TRY IT: One part of the entries below is wanted: the lines from the one containing "Wow. FAST &" through the one containing "handled. Great pricing". Write those out exactly and nothing else.

::: SUPPLIED DATA

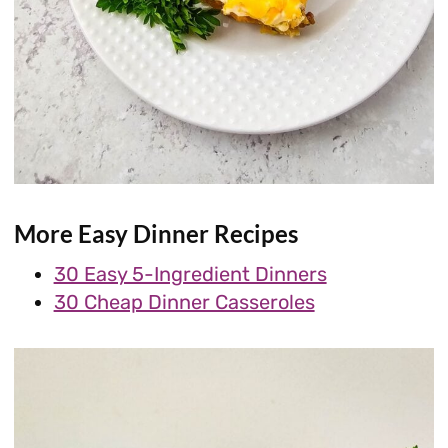
More Easy Dinner Recipes
30 Easy 5-Ingredient Dinners
30 Cheap Dinner Casseroles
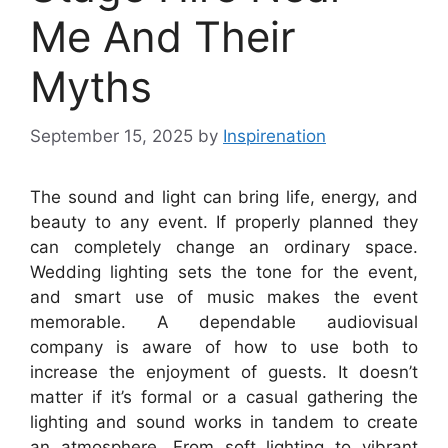
Me And Their
Myths
September 15, 2025
by
Inspirenation
The sound and light can bring life, energy, and
beauty to any event. If properly planned they
can completely change an ordinary space.
Wedding lighting sets the tone for the event,
and smart use of music makes the event
memorable. A dependable audiovisual
company is aware of how to use both to
increase the enjoyment of guests. It doesn’t
matter if it’s formal or a casual gathering the
lighting and sound works in tandem to create
an atmosphere. From soft lighting to vibrant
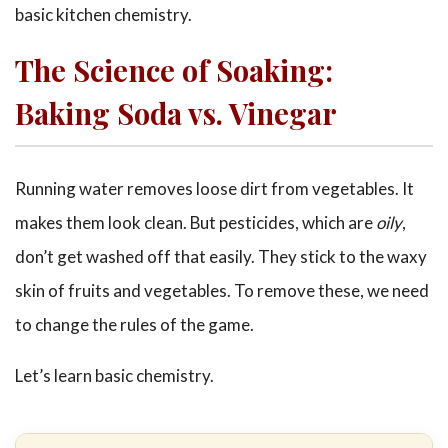
basic kitchen chemistry.
The Science of Soaking:
Baking Soda vs. Vinegar
Running water removes loose dirt from vegetables. It
makes them look clean. But pesticides, which are
oily
,
don’t get washed off that easily. They stick to the waxy
skin of fruits and vegetables. To remove these, we need
to change the rules of the game.
Let’s learn basic chemistry.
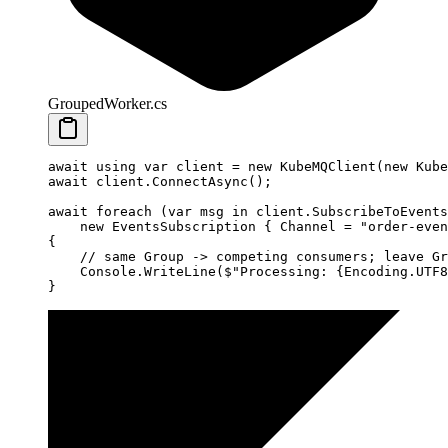
GroupedWorker.cs
await
 using
 var
 client
 =
 new
 KubeMQClient
(
new
 Kube
await
 client.
ConnectAsync
();
await
 foreach
 (
var
 msg
 in
 client.
SubscribeToEvents
    new
 EventsSubscription
 { Channel 
=
 "order-even
{
    // same Group -> competing consumers; leave Gr
    Console.
WriteLine
(
$"Processing: 
{
Encoding
.
UTF8
}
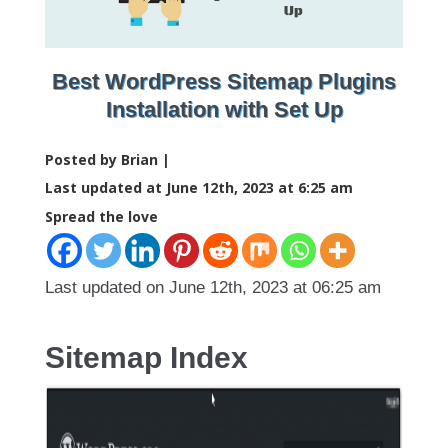
Best WordPress Sitemap Plugins
Installation with Set Up
Posted by Brian |
Last updated at June 12th, 2023 at 6:25 am
Spread the love
Last updated on June 12th, 2023 at 06:25 am
Sitemap Index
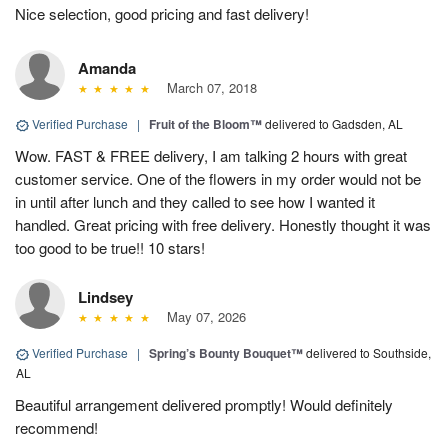
Nice selection, good pricing and fast delivery!
Amanda
March 07, 2018
Verified Purchase
|
Fruit of the Bloom™
delivered to Gadsden, AL
Wow. FAST & FREE delivery, I am talking 2 hours with great
customer service. One of the flowers in my order would not be
in until after lunch and they called to see how I wanted it
handled. Great pricing with free delivery. Honestly thought it was
too good to be true!! 10 stars!
Lindsey
May 07, 2026
Verified Purchase
|
Spring’s Bounty Bouquet™
delivered to Southside,
AL
Beautiful arrangement delivered promptly! Would definitely
recommend!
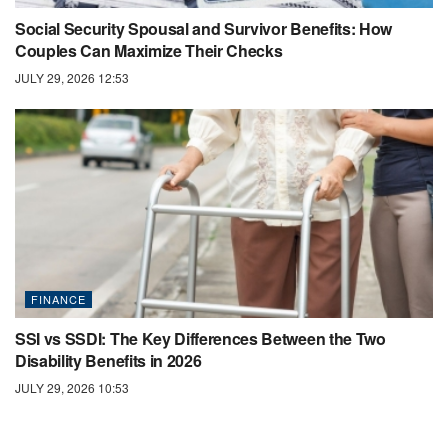
Social Security Spousal and Survivor Benefits: How
Couples Can Maximize Their Checks
JULY 29, 2026 12:53
FINANCE
SSI vs SSDI: The Key Differences Between the Two
Disability Benefits in 2026
JULY 29, 2026 10:53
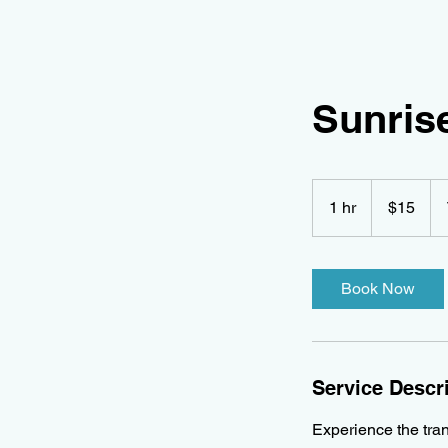
Sunrise
15
Canadian
1 hr
1
$15
dollars
h
Book Now
Service Descr
Experience the tran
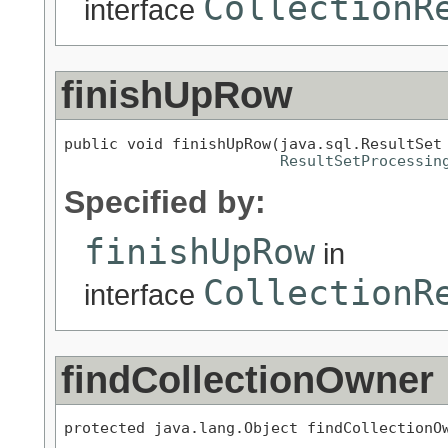
CollectionR
interface
finishUpRow
public void finishUpRow(java.sql.ResultSet 
ResultSetProcessin
Specified by:
finishUpRow
in
CollectionR
interface
findCollectionOwner
protected java.lang.Object findCollectionOw
                                           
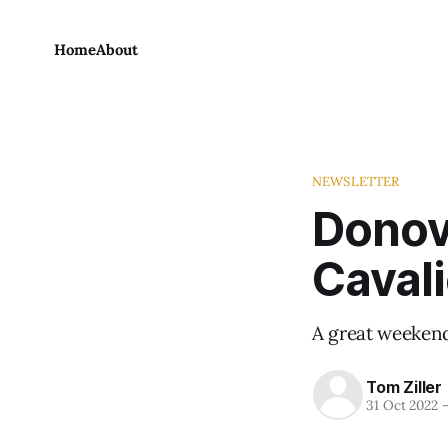
Home
About
NEWSLETTER
Donova
Cavali
A great weekend 
Tom Ziller
31 Oct 2022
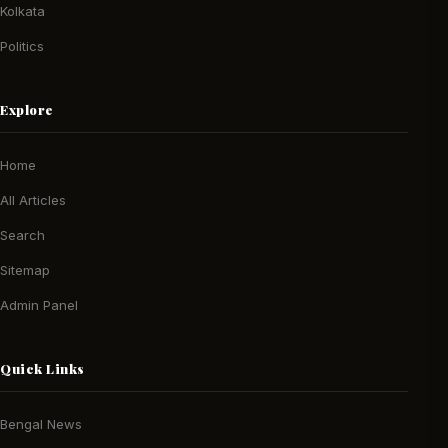
Kolkata
Politics
Explore
Home
All Articles
Search
Sitemap
Admin Panel
Quick Links
Bengal News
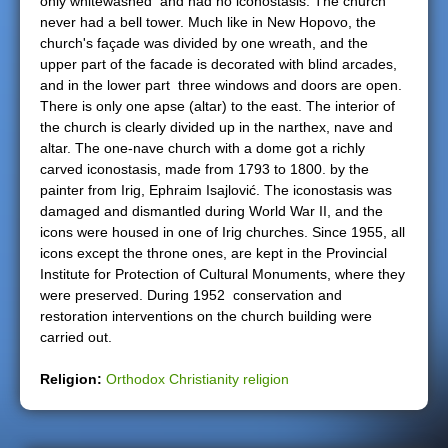
only whitewashed and had no iconostasis. The church
never had a bell tower. Much like in New Hopovo, the
church's façade was divided by one wreath, and the
upper part of the facade is decorated with blind arcades,
and in the lower part three windows and doors are open.
There is only one apse (altar) to the east. The interior of
the church is clearly divided up in the narthex, nave and
altar. The one-nave church with a dome got a richly
carved iconostasis, made from 1793 to 1800. by the
painter from Irig, Ephraim Isajlović. The iconostasis was
damaged and dismantled during World War II, and the
icons were housed in one of Irig churches. Since 1955, all
icons except the throne ones, are kept in the Provincial
Institute for Protection of Cultural Monuments, where they
were preserved. During 1952 conservation and
restoration interventions on the church building were
carried out.
Religion:
Orthodox Christianity religion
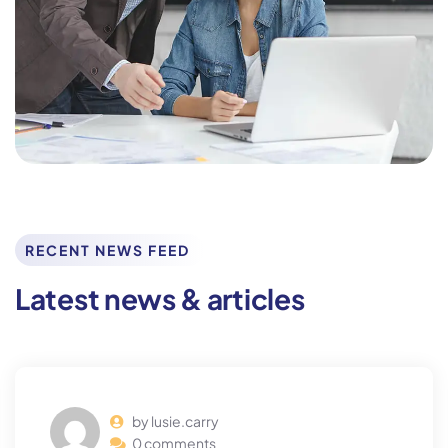
RECENT NEWS FEED
Latest news & articles
by lusie.carry
0 comments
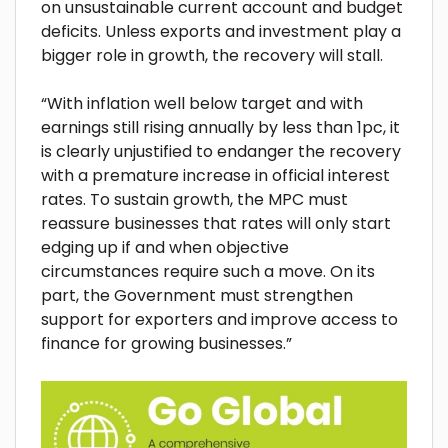
on unsustainable current account and budget
deficits. Unless exports and investment play a
bigger role in growth, the recovery will stall.
“With inflation well below target and with
earnings still rising annually by less than 1pc, it
is clearly unjustified to endanger the recovery
with a premature increase in official interest
rates. To sustain growth, the MPC must
reassure businesses that rates will only start
edging up if and when objective
circumstances require such a move. On its
part, the Government must strengthen
support for exporters and improve access to
finance for growing businesses.”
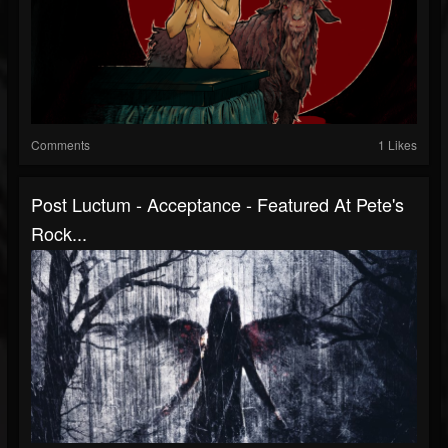
Comments
1 Likes
Post Luctum - Acceptance - Featured At Pete's
Rock...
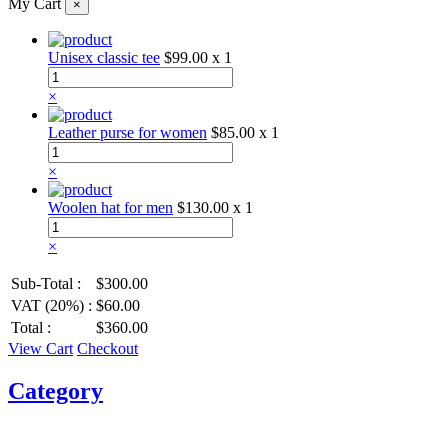
My Cart
×
Unisex classic tee
$99.00
x 1
×
Leather purse for women
$85.00
x 1
×
Woolen hat for men
$130.00
x 1
×
Sub-Total :
$300.00
VAT (20%) :
$60.00
Total :
$360.00
View Cart
Checkout
Category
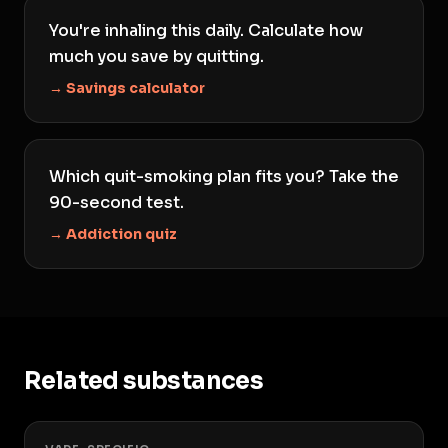
You're inhaling this daily. Calculate how
much you save by quitting.
→ Savings calculator
Which quit-smoking plan fits you? Take the
90-second test.
→ Addiction quiz
Related substances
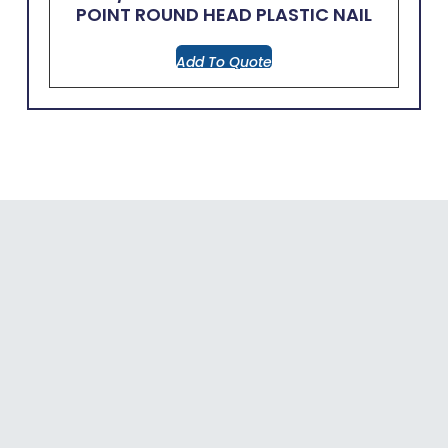
POINT ROUND HEAD PLASTIC NAIL
Add To Quote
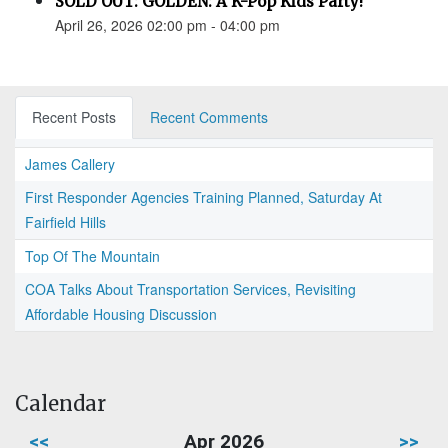
SOLD OUT: GOLDEN: A K-Pop Kids Party!
April 26, 2026 02:00 pm - 04:00 pm
Recent Posts
Recent Comments
James Callery
First Responder Agencies Training Planned, Saturday At
Fairfield Hills
Top Of The Mountain
COA Talks About Transportation Services, Revisiting
Affordable Housing Discussion
Calendar
<<
Apr 2026
>>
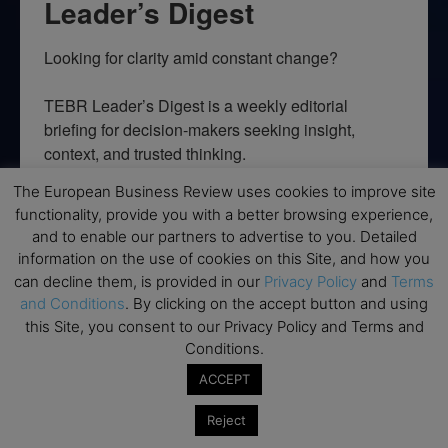
Leader’s Digest
Looking for clarity amid constant change?

TEBR Leader’s Digest is a weekly editorial 
briefing for decision-makers seeking insight, 
context, and trusted thinking.
The European Business Review uses cookies to improve site
Email
functionality, provide you with a better browsing experience,
and to enable our partners to advertise to you. Detailed
information on the use of cookies on this Site, and how you
can decline them, is provided in our
Privacy Policy
and
Terms
By submitting this form, you are consenting to receive marketing emails
and Conditions
. By clicking on the accept button and using
from: EBR MEDIA, 3 - 7 Sunnyhill Road, London, SW16 2UG, GB. You can
this Site, you consent to our Privacy Policy and Terms and
revoke your consent to receive emails at any time by using the
SafeUnsubscribe® link, found at the bottom of every email.
Emails are
Conditions.
serviced by Constant Contact.
ACCEPT
→ Join the weekly digest
Reject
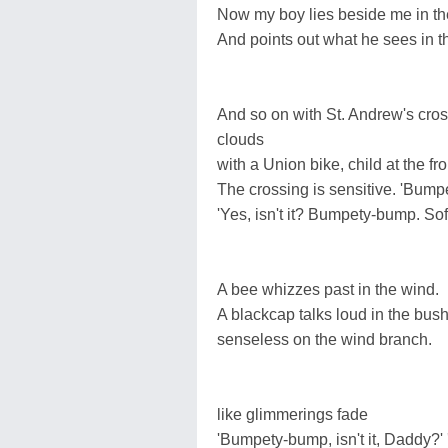
Now my boy lies beside me in th
And points out what he sees in t
And so on with St. Andrew's cros
clouds
with a Union bike, child at the fro
The crossing is sensitive. 'Bump
'Yes, isn't it? Bumpety-bump. Soft
A bee whizzes past in the wind.
A blackcap talks loud in the bus
senseless on the wind branch.
like glimmerings fade
'Bumpety-bump, isn't it, Daddy?'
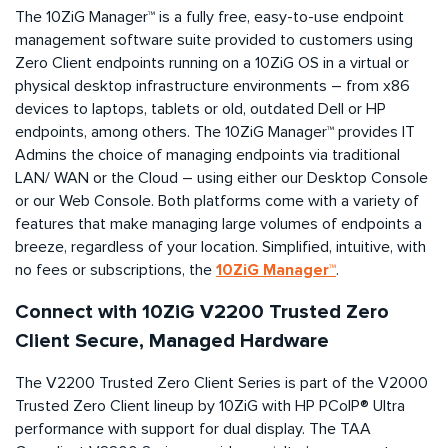
The 10ZiG Manager™ is a fully free, easy-to-use endpoint
management software suite provided to customers using
Zero Client endpoints running on a 10ZiG OS in a virtual or
physical desktop infrastructure environments – from x86
devices to laptops, tablets or old, outdated Dell or HP
endpoints, among others. The 10ZiG Manager™ provides IT
Admins the choice of managing endpoints via traditional
LAN/ WAN or the Cloud – using either our Desktop Console
or our Web Console. Both platforms come with a variety of
features that make managing large volumes of endpoints a
breeze, regardless of your location. Simplified, intuitive, with
10ZiG Manager™
no fees or subscriptions, the
.
Connect with 10ZiG V2200 Trusted Zero
Client Secure, Managed Hardware
The V2200 Trusted Zero Client Series is part of the V2000
Trusted Zero Client lineup by 10ZiG with HP PCoIP® Ultra
performance with support for dual display. The TAA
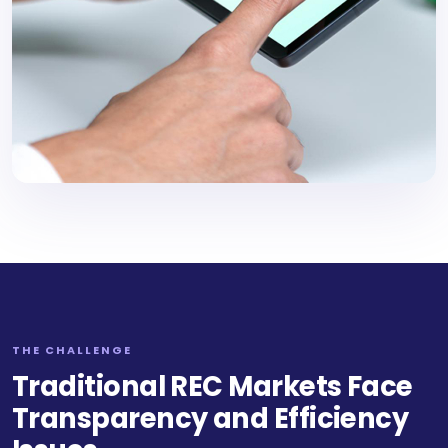
THE CHALLENGE
Traditional REC Markets Face
Transparency and Efficiency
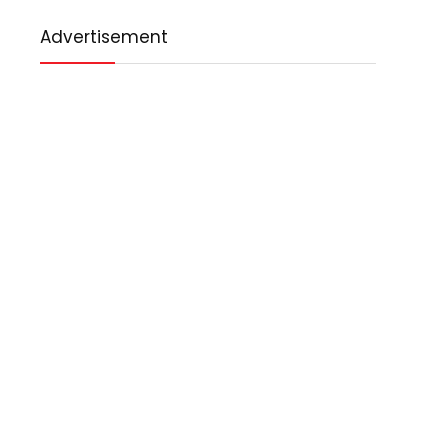
Advertisement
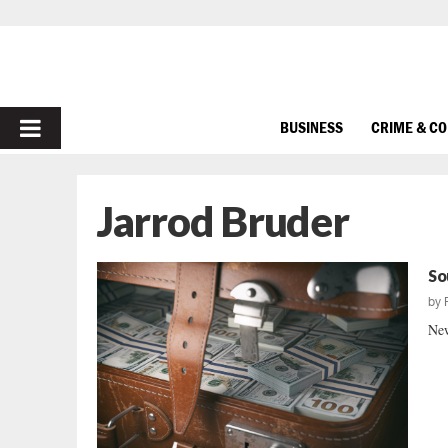
PRIMARY
BUSINESS
CRIME & C
MENU
Jarrod Bruder
So
by
New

::::::

RESULT FOR THIS TASK:
Wow. FAST & FREE delivery, I am talking 2 hours with great
customer service. One of the flowers in my order would not be
in until after lunch and they called to see how I wanted it
handled. Great pricing with free delivery. Honestly thought it was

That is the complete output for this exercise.